Figure 5. The scope of Aisera Virtual Assistant has been defined to cover requests related solely to IT and HR. In this example, we show how an out-of-scope user request (sales operations) will be correctly classified by the virtual assistant as an out-of-scope request and how the Domain Type Classification Engine automatically acknowledges the user request and remind the user of what it has been instructed to respond
Chaining Together Intent Extraction, Disambiguation & Domain Classification Services
The dialogue management utilizes a knowledge graph to fact-check customer data, knowledge articles, etc. This helps deliver verified and accurate information. Furthermore, the Intent Extraction Classification service processes the information provided by the Stateful Content Awareness Service and extracts the intent(s) from the user request (whether single or multiple intents). Each intent extracted is then processed by the disambiguation model which checks whether the extracted intent is ambiguous or actionable. If ambiguous, meaning the virtual agent has only a vague understanding of what the user is asking, the disambiguation service automatically generates a clarification question to seek further details from the user.
If the intent is actionable, meaning the virtual agent has a good understanding of what the user is asking, then the intent is forwarded to the domain classification service, which processes the intent to extract the domain it belongs to. If the extracted domain does not belong to the scope of the virtual agent, the domain classification service automatically generates an answer to acknowledge the user request but reminds the user that it can only serve topics related to the scope of the virtual agent. If the domain extracted is within the scope of the virtual agent, then the intent is further processed by the fulfillment pipeline.
For example, let’s say the virtual agent has been set up to serve IT and HR domains for an enterprise.
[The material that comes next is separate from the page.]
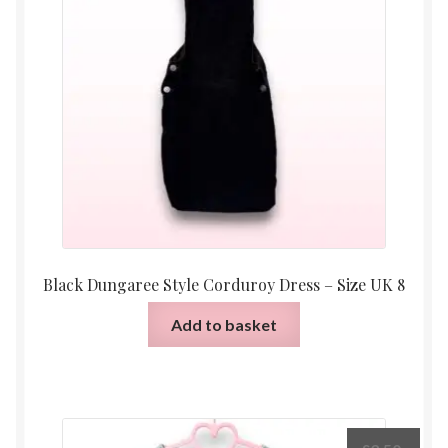
Black Dungaree Style Corduroy Dress – Size UK 8
Add to basket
This is known as the scope of the virtual agent. Let’s say the user types “how to set up alerts in zoom and change my contributions”. The user request will be processed, and the following two intents will be extracted:
- “Intent: Setup Zoom Notifications | Intent Type: Actionable | Intent Domain: IT”
- “Intent: Change My Contributions |Intent Type “Ambiguous | Intent Domain: Unknown
Clarification Question “I’m sorry, but I’m not sure what you are referring to when you say, “change my contributions”. Could you please provide me with more information or context so that I can better understand what you are asking for?”
Sentiment & Emotions Detection & Empathetic Answer Generation Service
The Sentiment Detection Service, process the user request and categorize the request into negative, positive, or neutral. The Emotion Detection Service helps gain a deeper understanding of the user’s emotions like angry, happy, and sad or whether the user is engaged or disengaged.
By leveraging this information, the service automatically generates an answer to the user by self-adjusting its conversational style and tone to align with the user’s feelings (see Figure 6). In Figure 6, we show how this service operates on the user request “I have been stuck for hours in trying to connect to my corporate network. So much time wasted!”, which is classified with Sentiment: Negative and Emotions: Frustration, Disappointment, Impatience. Sentiment analysis also helps directly escalate a user request to a human agent when applicable.
Figure 6. The Sentiment & Emotions Detection Service process the user request and extract Sentiment: Negative and Emotions: Frustration, Disappointment, Impatience. It automatically adjusts the conversation style and tone to generate an answer which resembles the user’s feelings.